ジェシーが目覚めるとガールフレンドが死んでいるというシーンだ。実際に起きていることだと思おうとしたので最悪だったよ。短いシーンだったのに、撮影に時間がかかった。

――最後の「カット」という声を聞いたときは何を考えましたか?

いろんな感情があふれ出した。前のエピソードから続いているブライアンと僕だけのシーンだったんだ。すごく感動した。僕らはセットの中に隠れていたんだけど、みんなの拍手が聞こえてきた。出ていくと、100人ものクルーが待っていてくれて、みんな泣いていたんだ。

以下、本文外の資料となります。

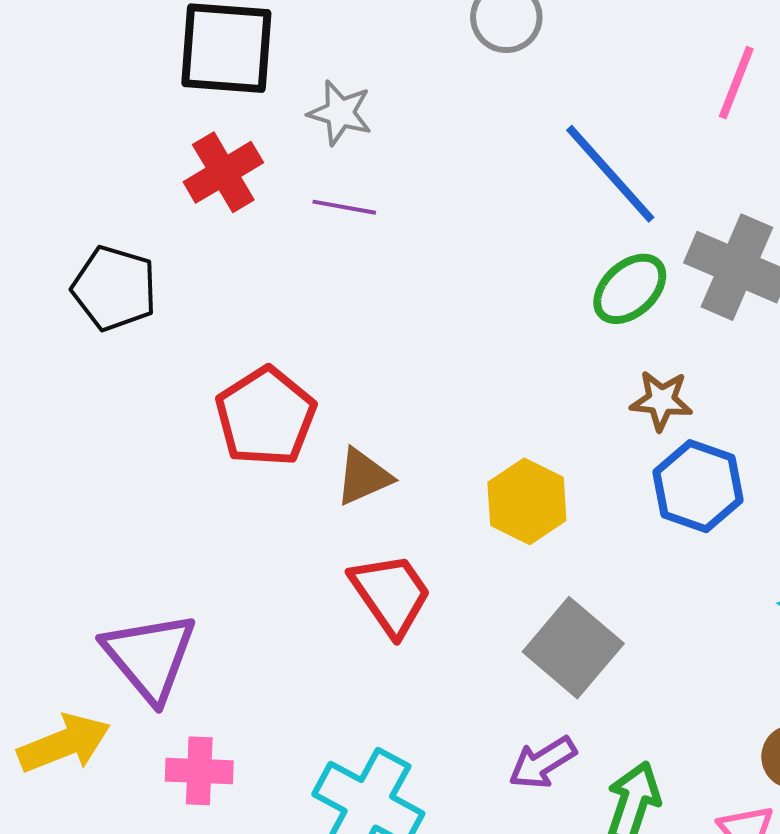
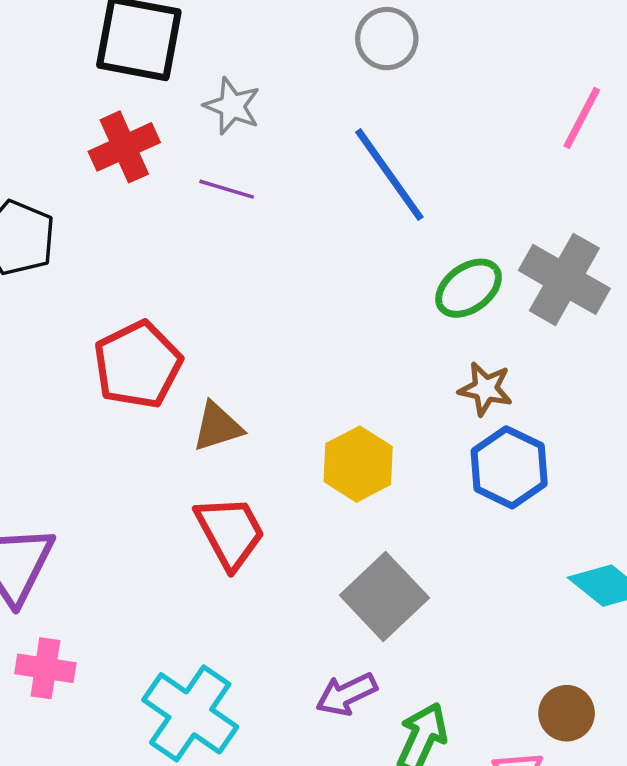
blue line: (610, 174) -> (389, 175), moved

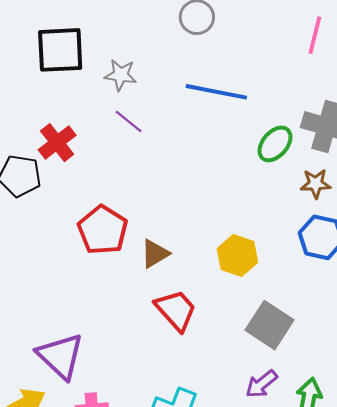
red cross: (124, 147) -> (57, 143), moved
blue line: (389, 175) -> (216, 92), turned -30
purple line: (227, 189) -> (129, 121), turned 36
brown star: (485, 389) -> (316, 184), moved

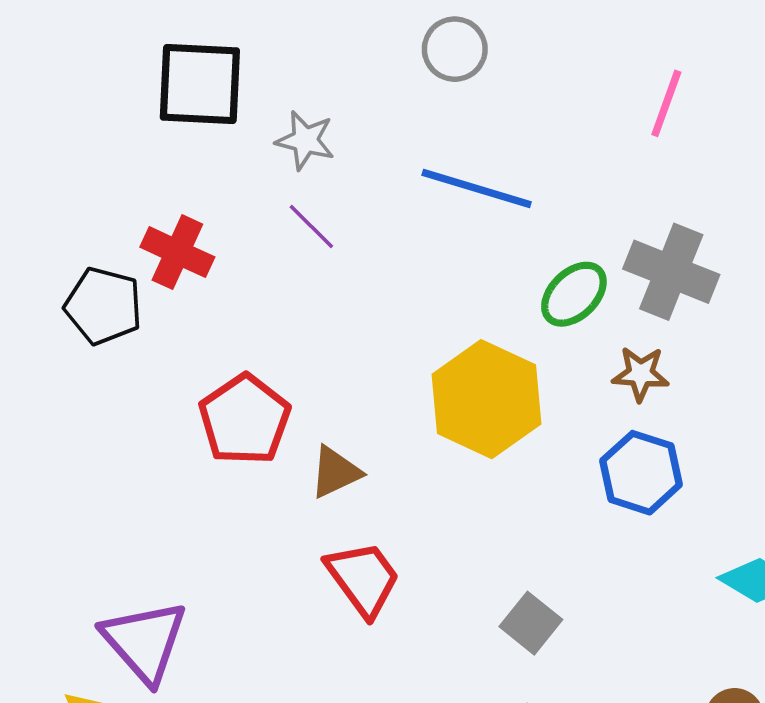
red cross: (57, 143) -> (177, 252), turned -33
yellow hexagon: (237, 256) -> (486, 399), moved, size x1.5
gray square: (269, 325) -> (531, 623), size x0.7

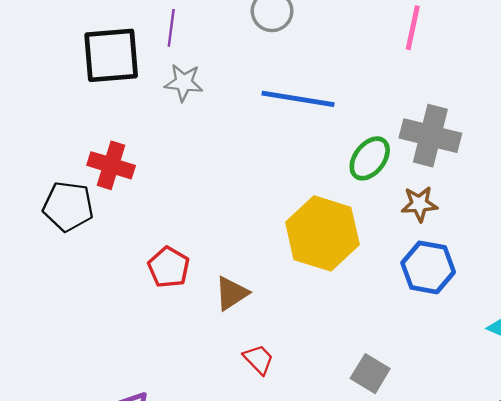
purple line: (311, 226) -> (171, 28), moved, turned 60
red pentagon: (245, 420) -> (169, 267), size x0.7
red trapezoid: (363, 579) -> (259, 359), size x0.6

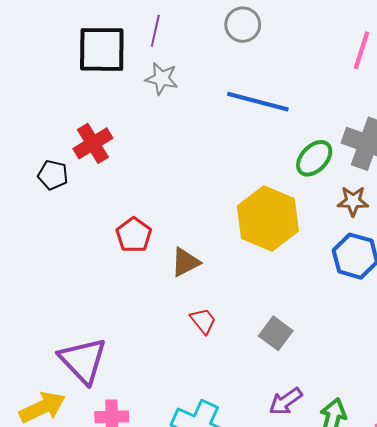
red cross: (111, 165) -> (93, 143), turned 36
black pentagon: (68, 206) -> (53, 175), size x0.7
gray square: (370, 374) -> (276, 333), moved

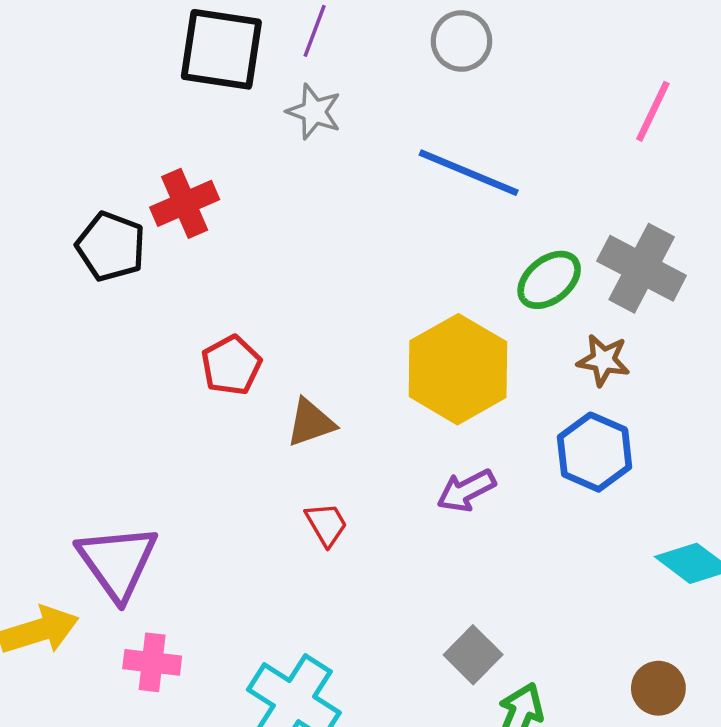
black pentagon: (53, 175) -> (111, 246), size x1.4
gray square: (276, 333) -> (473, 655), moved
purple arrow: (286, 401) -> (466, 491), moved

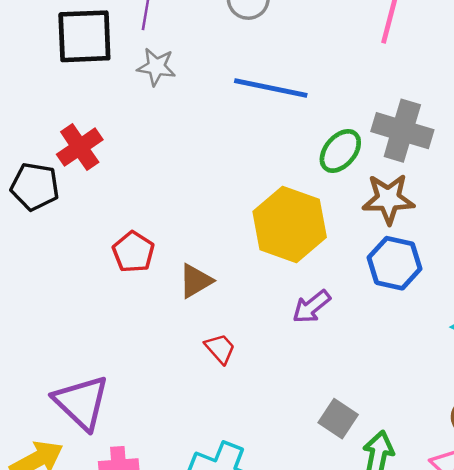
brown star: (603, 360) -> (388, 199), size x1.4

つらかったよ。

――町中では、どんな風に声をかけられますか?

「ビッチ!」とか、「ヤー、ビッチ!」とか、「ヤー、サイエンス!」とか、「ゲータレードしろよ、ビッチ!」とか。

――「ゲータレードしろよ、ビッチ」? ドラマの中で、そんなセリフはありましたか?

違うんだ、あれはロンドンでの出来事だった。すごく暑い日で、買ったばかりのゲータレードを持って道を歩いていた。そうしたら、突然、誰かが「ゲータレードしろよ、ビッチ!」と叫んだんだ。何も考えずに、僕はただ後ろを振り向いてその男に向かって真っ直ぐにボトルを投げた。びっくりさせたと思うよ。

――仕事を一緒にしてみたい監督はいますか?

ブライアン・クランストンとは、ぜひまた一緒に仕事がしたい。彼はすばらしい監督だし、一緒に仕事をするのが楽しいからね。ブライアンが最初に監督した『ブレイキング・バッド』のエピソードでは、彼は1920年代の映画監督の格好をして現場に現れたんだよ。乗馬ズボンをはいて、小さなムチを持って、片眼鏡と長いタバコでね。ライアン・ジョンソンが監督したエピソードもいくつかあった。彼はすごく優秀な脚本家兼監督なんだ。『ドライブ』のニコラス・レフン監督も最高だね。でも、僕を使ってくれる人なら誰とでも仕事がしたいと思っているよ。